### Aim of the exercise
Reproduce the data below in full. Nothing should differ from the original.

■ ■ ■ ■ ■

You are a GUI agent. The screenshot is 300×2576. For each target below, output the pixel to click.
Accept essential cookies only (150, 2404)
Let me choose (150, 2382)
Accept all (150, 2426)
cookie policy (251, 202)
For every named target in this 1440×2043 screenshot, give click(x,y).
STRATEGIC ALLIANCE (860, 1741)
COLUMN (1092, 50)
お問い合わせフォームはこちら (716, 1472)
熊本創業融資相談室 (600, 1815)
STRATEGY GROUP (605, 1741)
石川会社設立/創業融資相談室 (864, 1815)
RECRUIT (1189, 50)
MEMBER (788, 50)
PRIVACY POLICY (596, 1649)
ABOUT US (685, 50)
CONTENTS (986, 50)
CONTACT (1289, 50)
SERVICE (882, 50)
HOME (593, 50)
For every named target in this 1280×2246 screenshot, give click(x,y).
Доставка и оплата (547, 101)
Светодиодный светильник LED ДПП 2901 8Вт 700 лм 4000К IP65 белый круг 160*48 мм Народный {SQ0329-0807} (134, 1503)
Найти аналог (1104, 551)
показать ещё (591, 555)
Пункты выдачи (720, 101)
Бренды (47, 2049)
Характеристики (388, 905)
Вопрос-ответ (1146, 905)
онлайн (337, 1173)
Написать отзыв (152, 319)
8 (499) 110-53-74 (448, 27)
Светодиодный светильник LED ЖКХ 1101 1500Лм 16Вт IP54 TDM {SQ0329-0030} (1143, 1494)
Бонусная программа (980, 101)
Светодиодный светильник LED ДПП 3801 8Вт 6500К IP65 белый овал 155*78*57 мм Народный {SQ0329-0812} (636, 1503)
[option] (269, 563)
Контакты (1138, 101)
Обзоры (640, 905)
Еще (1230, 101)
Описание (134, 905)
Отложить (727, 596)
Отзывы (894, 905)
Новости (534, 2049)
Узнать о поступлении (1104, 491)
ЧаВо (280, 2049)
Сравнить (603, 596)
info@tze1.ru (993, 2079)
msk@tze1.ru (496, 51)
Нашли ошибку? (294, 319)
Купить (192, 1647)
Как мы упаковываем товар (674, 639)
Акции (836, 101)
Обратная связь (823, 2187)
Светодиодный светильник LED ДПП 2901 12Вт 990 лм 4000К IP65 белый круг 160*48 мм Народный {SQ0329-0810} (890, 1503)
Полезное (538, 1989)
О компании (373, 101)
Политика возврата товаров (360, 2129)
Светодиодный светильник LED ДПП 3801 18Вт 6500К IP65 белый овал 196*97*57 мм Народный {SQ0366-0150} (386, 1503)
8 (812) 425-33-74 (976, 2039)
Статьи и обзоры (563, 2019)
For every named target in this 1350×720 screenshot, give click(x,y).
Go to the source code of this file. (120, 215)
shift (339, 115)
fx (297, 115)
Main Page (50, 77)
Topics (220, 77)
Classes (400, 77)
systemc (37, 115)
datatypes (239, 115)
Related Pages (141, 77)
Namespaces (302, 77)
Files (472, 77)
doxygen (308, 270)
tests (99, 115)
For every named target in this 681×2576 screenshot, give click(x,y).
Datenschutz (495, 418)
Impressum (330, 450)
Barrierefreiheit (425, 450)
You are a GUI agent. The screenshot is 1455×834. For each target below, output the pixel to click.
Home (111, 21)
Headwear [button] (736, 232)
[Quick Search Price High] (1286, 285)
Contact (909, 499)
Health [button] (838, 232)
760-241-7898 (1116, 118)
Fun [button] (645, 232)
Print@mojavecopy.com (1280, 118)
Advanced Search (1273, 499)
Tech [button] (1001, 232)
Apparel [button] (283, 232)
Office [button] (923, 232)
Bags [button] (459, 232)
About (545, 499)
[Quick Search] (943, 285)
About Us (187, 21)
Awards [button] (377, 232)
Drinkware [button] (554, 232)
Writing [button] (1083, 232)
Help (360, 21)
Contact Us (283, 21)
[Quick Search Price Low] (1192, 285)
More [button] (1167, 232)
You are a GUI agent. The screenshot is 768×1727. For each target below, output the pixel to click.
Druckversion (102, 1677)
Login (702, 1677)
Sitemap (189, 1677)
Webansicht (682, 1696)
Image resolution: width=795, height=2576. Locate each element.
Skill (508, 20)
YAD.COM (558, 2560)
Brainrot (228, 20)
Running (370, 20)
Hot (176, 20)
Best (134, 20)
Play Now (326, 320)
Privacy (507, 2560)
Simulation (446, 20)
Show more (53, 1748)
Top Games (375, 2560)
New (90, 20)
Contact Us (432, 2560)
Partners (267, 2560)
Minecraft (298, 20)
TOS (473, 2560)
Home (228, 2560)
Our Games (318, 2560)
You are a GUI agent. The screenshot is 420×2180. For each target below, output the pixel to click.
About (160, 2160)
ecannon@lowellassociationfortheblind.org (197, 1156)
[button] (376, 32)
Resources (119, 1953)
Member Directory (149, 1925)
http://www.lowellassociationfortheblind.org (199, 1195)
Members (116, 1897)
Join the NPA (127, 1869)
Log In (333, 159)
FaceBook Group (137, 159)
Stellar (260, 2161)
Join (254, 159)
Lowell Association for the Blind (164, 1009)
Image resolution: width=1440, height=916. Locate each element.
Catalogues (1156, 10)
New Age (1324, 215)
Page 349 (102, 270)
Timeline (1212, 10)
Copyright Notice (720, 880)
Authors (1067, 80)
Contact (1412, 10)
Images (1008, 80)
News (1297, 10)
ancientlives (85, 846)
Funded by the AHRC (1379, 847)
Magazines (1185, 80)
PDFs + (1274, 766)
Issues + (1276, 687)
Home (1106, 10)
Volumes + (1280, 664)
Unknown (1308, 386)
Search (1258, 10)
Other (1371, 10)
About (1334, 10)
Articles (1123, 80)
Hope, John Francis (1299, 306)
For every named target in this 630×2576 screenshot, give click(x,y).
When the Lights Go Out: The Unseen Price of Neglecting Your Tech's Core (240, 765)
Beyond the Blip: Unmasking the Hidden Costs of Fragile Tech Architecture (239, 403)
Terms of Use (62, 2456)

■ ■ ■ ■ ■

### Response below
You are a GUI agent. The screenshot is 300×2576. For each target below, output the pixel to click.
Accept essential cookies only (150, 2404)
Let me choose (150, 2382)
Accept all (150, 2426)
cookie policy (251, 202)
For every named target in this 1440×2043 screenshot, give click(x,y).
STRATEGIC ALLIANCE (860, 1741)
COLUMN (1092, 50)
お問い合わせフォームはこちら (716, 1472)
熊本創業融資相談室 (600, 1815)
STRATEGY GROUP (605, 1741)
石川会社設立/創業融資相談室 (864, 1815)
RECRUIT (1189, 50)
MEMBER (788, 50)
PRIVACY POLICY (596, 1649)
ABOUT US (685, 50)
CONTENTS (986, 50)
CONTACT (1289, 50)
SERVICE (882, 50)
HOME (593, 50)
For every named target in this 1280×2246 screenshot, give click(x,y).
Доставка и оплата (547, 101)
Светодиодный светильник LED ДПП 2901 8Вт 700 лм 4000К IP65 белый круг 160*48 мм Народный {SQ0329-0807} (134, 1503)
Найти аналог (1104, 551)
показать ещё (591, 555)
Пункты выдачи (720, 101)
Бренды (47, 2049)
Характеристики (388, 905)
Вопрос-ответ (1146, 905)
онлайн (337, 1173)
Написать отзыв (152, 319)
8 (499) 110-53-74 (448, 27)
Светодиодный светильник LED ЖКХ 1101 1500Лм 16Вт IP54 TDM {SQ0329-0030} (1143, 1494)
Бонусная программа (980, 101)
Светодиодный светильник LED ДПП 3801 8Вт 6500К IP65 белый овал 155*78*57 мм Народный {SQ0329-0812} (636, 1503)
[option] (269, 563)
Контакты (1138, 101)
Обзоры (640, 905)
Еще (1230, 101)
Описание (134, 905)
Отложить (727, 596)
Отзывы (894, 905)
Новости (534, 2049)
Узнать о поступлении (1104, 491)
ЧаВо (280, 2049)
Сравнить (603, 596)
info@tze1.ru (993, 2079)
msk@tze1.ru (496, 51)
Нашли ошибку? (294, 319)
Купить (192, 1647)
Как мы упаковываем товар (674, 639)
Акции (836, 101)
Обратная связь (823, 2187)
Светодиодный светильник LED ДПП 2901 12Вт 990 лм 4000К IP65 белый круг 160*48 мм Народный {SQ0329-0810} (890, 1503)
Полезное (538, 1989)
О компании (373, 101)
Политика возврата товаров (360, 2129)
Светодиодный светильник LED ДПП 3801 18Вт 6500К IP65 белый овал 196*97*57 мм Народный {SQ0366-0150} (386, 1503)
8 (812) 425-33-74 (976, 2039)
Статьи и обзоры (563, 2019)
For every named target in this 1350×720 screenshot, give click(x,y).
Go to the source code of this file. (120, 215)
shift (339, 115)
fx (297, 115)
Main Page (50, 77)
Topics (220, 77)
Classes (400, 77)
systemc (37, 115)
datatypes (239, 115)
Related Pages (141, 77)
Namespaces (302, 77)
Files (472, 77)
doxygen (308, 270)
tests (99, 115)
For every named target in this 681×2576 screenshot, give click(x,y).
Datenschutz (495, 418)
Impressum (330, 450)
Barrierefreiheit (425, 450)
You are a GUI agent. The screenshot is 1455×834. For each target below, output the pixel to click.
Home (111, 21)
Headwear [button] (736, 232)
[Quick Search Price High] (1286, 285)
Contact (909, 499)
Health [button] (838, 232)
760-241-7898 (1116, 118)
Fun [button] (645, 232)
Print@mojavecopy.com (1280, 118)
Advanced Search (1273, 499)
Tech [button] (1001, 232)
Apparel [button] (283, 232)
Office [button] (923, 232)
Bags [button] (459, 232)
About (545, 499)
[Quick Search] (943, 285)
About Us (187, 21)
Awards [button] (377, 232)
Drinkware [button] (554, 232)
Writing [button] (1083, 232)
Help (360, 21)
Contact Us (283, 21)
[Quick Search Price Low] (1192, 285)
More [button] (1167, 232)
You are a GUI agent. The screenshot is 768×1727. For each target below, output the pixel to click.
Druckversion (102, 1677)
Login (702, 1677)
Sitemap (189, 1677)
Webansicht (682, 1696)
Image resolution: width=795, height=2576. Locate each element.
Skill (508, 20)
YAD.COM (558, 2560)
Brainrot (228, 20)
Running (370, 20)
Hot (176, 20)
Best (134, 20)
Play Now (326, 320)
Privacy (507, 2560)
Simulation (446, 20)
Show more (53, 1748)
Top Games (375, 2560)
New (90, 20)
Contact Us (432, 2560)
Partners (267, 2560)
Minecraft (298, 20)
TOS (473, 2560)
Home (228, 2560)
Our Games (318, 2560)
You are a GUI agent. The screenshot is 420×2180. For each target below, output the pixel to click.
About (160, 2160)
ecannon@lowellassociationfortheblind.org (197, 1156)
[button] (376, 32)
Resources (119, 1953)
Member Directory (149, 1925)
http://www.lowellassociationfortheblind.org (199, 1195)
Members (116, 1897)
Join the NPA (127, 1869)
Log In (333, 159)
FaceBook Group (137, 159)
Stellar (260, 2161)
Join (254, 159)
Lowell Association for the Blind (164, 1009)
Image resolution: width=1440, height=916. Locate each element.
Catalogues (1156, 10)
New Age (1324, 215)
Page 349 (102, 270)
Timeline (1212, 10)
Copyright Notice (720, 880)
Authors (1067, 80)
Contact (1412, 10)
Images (1008, 80)
News (1297, 10)
ancientlives (85, 846)
Funded by the AHRC (1379, 847)
Magazines (1185, 80)
PDFs + (1274, 766)
Issues + (1276, 687)
Home (1106, 10)
Volumes + (1280, 664)
Unknown (1308, 386)
Search (1258, 10)
Other (1371, 10)
About (1334, 10)
Articles (1123, 80)
Hope, John Francis (1299, 306)
For every named target in this 630×2576 screenshot, give click(x,y).
When the Lights Go Out: The Unseen Price of Neglecting Your Tech's Core (240, 765)
Beyond the Blip: Unmasking the Hidden Costs of Fragile Tech Architecture (239, 403)
Terms of Use (62, 2456)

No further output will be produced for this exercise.